**WHAT THE TASK REQUIRES**
Down to the last line, restate the records word for word, but not the pictures.

BEGIN DATA FOR THE TASK

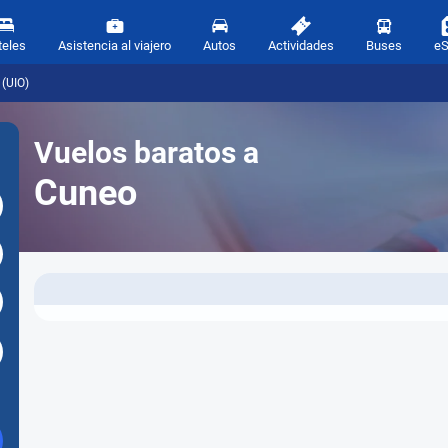
teles
Asistencia al viajero
Autos
Actividades
Buses
e
 (UIO)
Vuelos baratos a
Cuneo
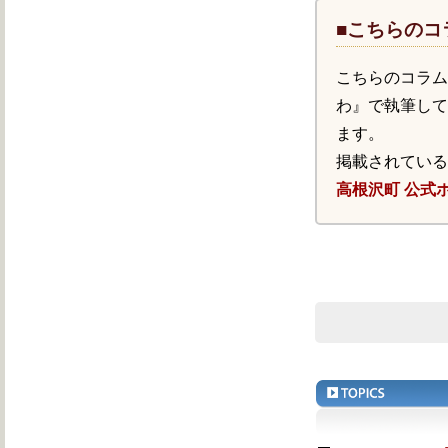
■こちらのコ
こちらのコラ
わ』で執筆し
ます。
掲載されてい
高根沢町 公式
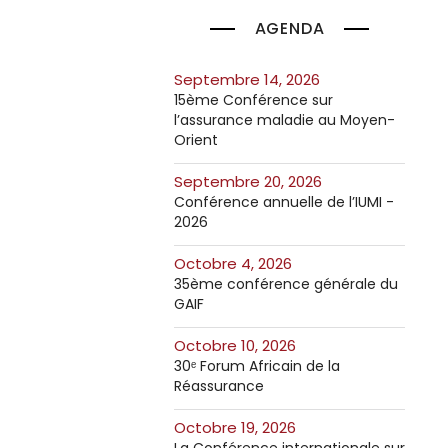
AGENDA
septembre 14, 2026
15ème Conférence sur
l’assurance maladie au Moyen-
Orient
septembre 20, 2026
Conférence annuelle de l’IUMI -
2026
octobre 4, 2026
35ème conférence générale du
GAIF
octobre 10, 2026
30ᵉ Forum Africain de la
Réassurance
octobre 19, 2026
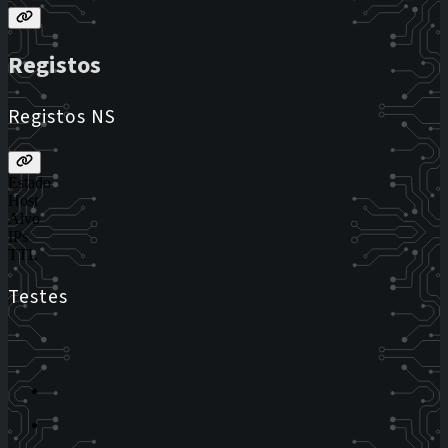
Registos
Registos NS
Estado
Host
Alvo
IPs
TTL
Testes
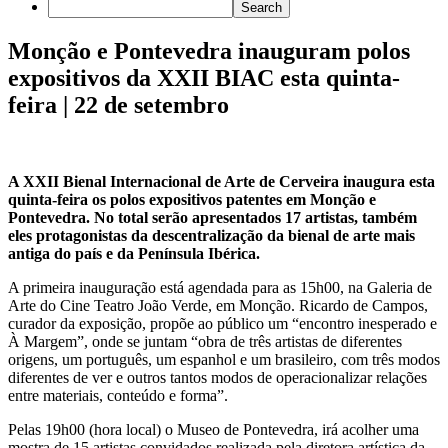
Monção e Pontevedra inauguram polos
expositivos da XXII BIAC esta quinta-
feira | 22 de setembro
A XXII Bienal Internacional de Arte de Cerveira inaugura esta
quinta-feira os polos expositivos patentes em Monção e
Pontevedra. No total serão apresentados 17 artistas, também
eles protagonistas da descentralização da bienal de arte mais
antiga do país e da Península Ibérica.
A primeira inauguração está agendada para as 15h00, na Galeria de
Arte do Cine Teatro João Verde, em Monção. Ricardo de Campos,
curador da exposição, propõe ao público um “encontro inesperado e
À Margem”, onde se juntam “obra de três artistas de diferentes
origens, um português, um espanhol e um brasileiro, com três modos
diferentes de ver e outros tantos modos de operacionalizar relações
entre materiais, conteúdo e forma”.
Pelas 19h00 (hora local) o Museo de Pontevedra, irá acolher uma
mostra de 15 artistas convidados realizada pela diretora artística da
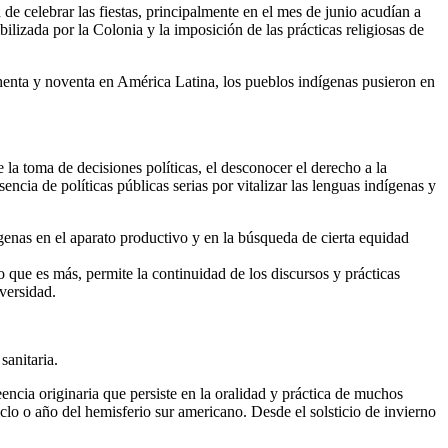
de celebrar las fiestas, principalmente en el mes de junio acudían a
ilizada por la Colonia y la imposición de las prácticas religiosas de
henta y noventa en América Latina, los pueblos indígenas pusieron en
la toma de decisiones políticas, el desconocer el derecho a la
usencia de políticas públicas serias por vitalizar las lenguas indígenas y
ígenas en el aparato productivo y en la búsqueda de cierta equidad
o que es más, permite la continuidad de los discursos y prácticas
iversidad.
sanitaria.
eencia originaria que persiste en la oralidad y práctica de muchos
iclo o año del hemisferio sur americano. Desde el solsticio de invierno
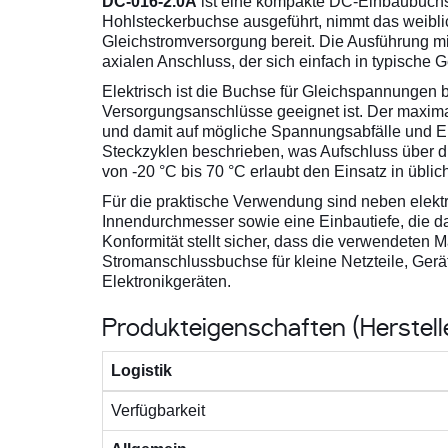
DC-016-2.0A
ist eine kompakte DC-Einbaubuchs
Hohlsteckerbuchse ausgeführt, nimmt das weiblic
Gleichstromversorgung bereit. Die Ausführung mit
axialen Anschluss, der sich einfach in typische 
Elektrisch ist die Buchse für Gleichspannungen b
Versorgungsanschlüsse geeignet ist. Der maxima
und damit auf mögliche Spannungsabfälle und E
Steckzyklen beschrieben, was Aufschluss über d
von -20 °C bis 70 °C erlaubt den Einsatz in üb
Für die praktische Verwendung sind neben elekt
Innendurchmesser sowie eine Einbautiefe, die d
Konformität stellt sicher, dass die verwendeten
Stromanschlussbuchse für kleine Netzteile, Ger
Elektronikgeräten.
Produkteigenschaften (Herstel
Logistik
Verfügbarkeit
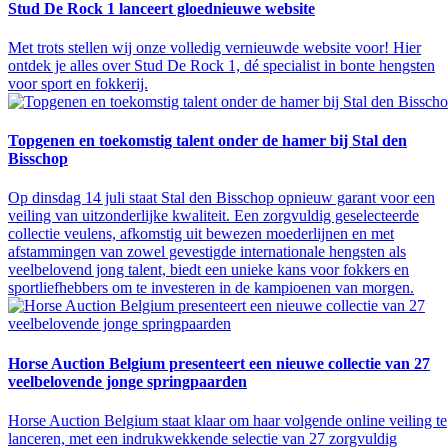
Stud De Rock 1 lanceert gloednieuwe website
Met trots stellen wij onze volledig vernieuwde website voor! Hier
ontdek je alles over Stud De Rock 1, dé specialist in bonte hengsten
voor sport en fokkerij.
Topgenen en toekomstig talent onder de hamer bij Stal den
Bisschop
Op dinsdag 14 juli staat Stal den Bisschop opnieuw garant voor een
veiling van uitzonderlijke kwaliteit. Een zorgvuldig geselecteerde
collectie veulens, afkomstig uit bewezen moederlijnen en met
afstammingen van zowel gevestigde internationale hengsten als
veelbelovend jong talent, biedt een unieke kans voor fokkers en
sportliefhebbers om te investeren in de kampioenen van morgen.
Horse Auction Belgium presenteert een nieuwe collectie van 27
veelbelovende jonge springpaarden
Horse Auction Belgium staat klaar om haar volgende online veiling te
lanceren, met een indrukwekkende selectie van 27 zorgvuldig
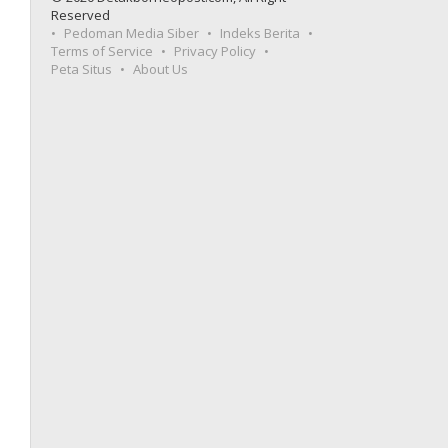
Reserved
Pedoman Media Siber
Indeks Berita
Terms of Service
Privacy Policy
Peta Situs
About Us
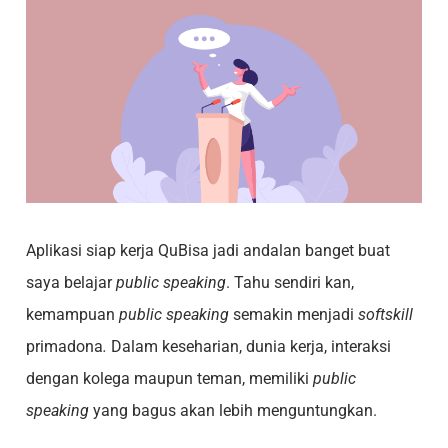
Aplikasi siap kerja QuBisa jadi andalan banget buat
saya belajar
public speaking
. Tahu sendiri kan,
kemampuan
public speaking
semakin menjadi
softskill
primadona
.
Dalam keseharian, dunia kerja, interaksi
dengan kolega maupun teman, memiliki
public
speaking
yang bagus akan lebih menguntungkan.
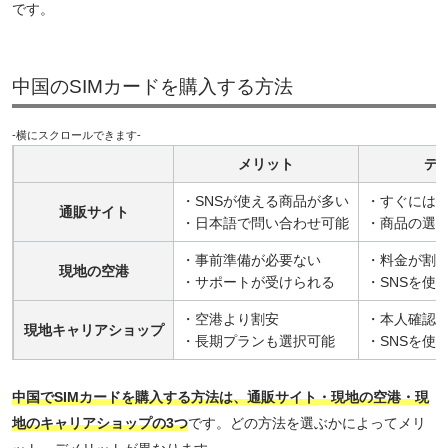
です。
中国のSIMカードを購入する方法
-横にスクロールできます-
メリット
デ
・SNSが使える商品が多い
・すぐには
通販サイト
・日本語で問い合わせ可能
・商品の選
・事前準備が必要ない
・料金が割
現地の空港
・サポートが受けられる
・SNSを使
・空港より割安
・本人確認
現地キャリアショップ
・長期プランも選択可能
・SNSを使
中国でSIMカードを購入する方法は、通販サイト・現地の空港・現
地のキャリアショップの3つ
です。どの方法を選ぶかによってメリ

END DATA FOR THE TASK

**PROBLEM SOLUTION**
teles
Asistencia al viajero
Autos
Actividades
Buses
e
 (UIO)
Vuelos baratos a
Cuneo
■こちらのコ
こちらのコラ
わ』で執筆し
ます。
掲載されてい
高根沢町 公式
AGENDA
septembre 14, 2026
15ème Conférence sur
l’assurance maladie au Moyen-
Orient
septembre 20, 2026
Conférence annuelle de l’IUMI -
2026
octobre 4, 2026
35ème conférence générale du
GAIF
octobre 10, 2026
30ᵉ Forum Africain de la
Réassurance
octobre 19, 2026
Registos
Registos NS
Estado
Host
Alvo
IPs
TTL
Testes
Monção e Pontevedra inauguram polos
expositivos da XXII BIAC esta quinta-
feira | 22 de setembro
A XXII Bienal Internacional de Arte de Cerveira inaugura esta
quinta-feira os polos expositivos patentes em Monção e
Pontevedra. No total serão apresentados 17 artistas, também
eles protagonistas da descentralização da bienal de arte mais
antiga do país e da Península Ibérica.
A primeira inauguração está agendada para as 15h00, na Galeria de
Arte do Cine Teatro João Verde, em Monção. Ricardo de Campos,
curador da exposição, propõe ao público um “encontro inesperado e
À Margem”, onde se juntam “obra de três artistas de diferentes
origens, um português, um espanhol e um brasileiro, com três modos
diferentes de ver e outros tantos modos de operacionalizar relações
entre materiais, conteúdo e forma”.
Pelas 19h00 (hora local) o Museo de Pontevedra, irá acolher uma
mostra de 15 artistas convidados realizada pela diretora artística da
de celebrar las fiestas, principalmente en el mes de junio acudían a
ilizada por la Colonia y la imposición de las prácticas religiosas de
henta y noventa en América Latina, los pueblos indígenas pusieron en
la toma de decisiones políticas, el desconocer el derecho a la
usencia de políticas públicas serias por vitalizar las lenguas indígenas y
ígenas en el aparato productivo y en la búsqueda de cierta equidad
o que es más, permite la continuidad de los discursos y prácticas
iversidad.
sanitaria.
eencia originaria que persiste en la oralidad y práctica de muchos
iclo o año del hemisferio sur americano. Desde el solsticio de invierno
DC-016-2.0A
ist eine kompakte DC-Einbaubuchs
Hohlsteckerbuchse ausgeführt, nimmt das weiblic
Gleichstromversorgung bereit. Die Ausführung mit
axialen Anschluss, der sich einfach in typische 
Elektrisch ist die Buchse für Gleichspannungen b
Versorgungsanschlüsse geeignet ist. Der maxima
und damit auf mögliche Spannungsabfälle und E
Steckzyklen beschrieben, was Aufschluss über d
von -20 °C bis 70 °C erlaubt den Einsatz in üb
Für die praktische Verwendung sind neben elekt
Innendurchmesser sowie eine Einbautiefe, die d
Konformität stellt sicher, dass die verwendeten
Stromanschlussbuchse für kleine Netzteile, Ger
Elektronikgeräten.
Produkteigenschaften (Herstel
Logistik
Verfügbarkeit
Stud De Rock 1 lanceert gloednieuwe website
Met trots stellen wij onze volledig vernieuwde website voor! Hier
ontdek je alles over Stud De Rock 1, dé specialist in bonte hengsten
voor sport en fokkerij.
Topgenen en toekomstig talent onder de hamer bij Stal den
Bisschop
Op dinsdag 14 juli staat Stal den Bisschop opnieuw garant voor een
veiling van uitzonderlijke kwaliteit. Een zorgvuldig geselecteerde
collectie veulens, afkomstig uit bewezen moederlijnen en met
afstammingen van zowel gevestigde internationale hengsten als
veelbelovend jong talent, biedt een unieke kans voor fokkers en
sportliefhebbers om te investeren in de kampioenen van morgen.
Horse Auction Belgium presenteert een nieuwe collectie van 27
veelbelovende jonge springpaarden
Horse Auction Belgium staat klaar om haar volgende online veiling te
lanceren, met een indrukwekkende selectie van 27 zorgvuldig
Reserved
Pedoman Media Siber
Indeks Berita
Terms of Service
Privacy Policy
Peta Situs
About Us
Aplikasi siap kerja QuBisa jadi andalan banget buat
saya belajar
public speaking
. Tahu sendiri kan,
kemampuan
public speaking
semakin menjadi
softskill
primadona
.
Dalam keseharian, dunia kerja, interaksi
dengan kolega maupun teman, memiliki
public
speaking
yang bagus akan lebih menguntungkan.
です。
中国のSIMカードを購入する方法
-横にスクロールできます-
メリット
デ
・SNSが使える商品が多い
・すぐには
通販サイト
・日本語で問い合わせ可能
・商品の選
・事前準備が必要ない
・料金が割
現地の空港
・サポートが受けられる
・SNSを使
・空港より割安
・本人確認
現地キャリアショップ
・長期プランも選択可能
・SNSを使
中国でSIMカードを購入する方法は、通販サイト・現地の空港・現
地のキャリアショップの3つ
です。どの方法を選ぶかによってメリ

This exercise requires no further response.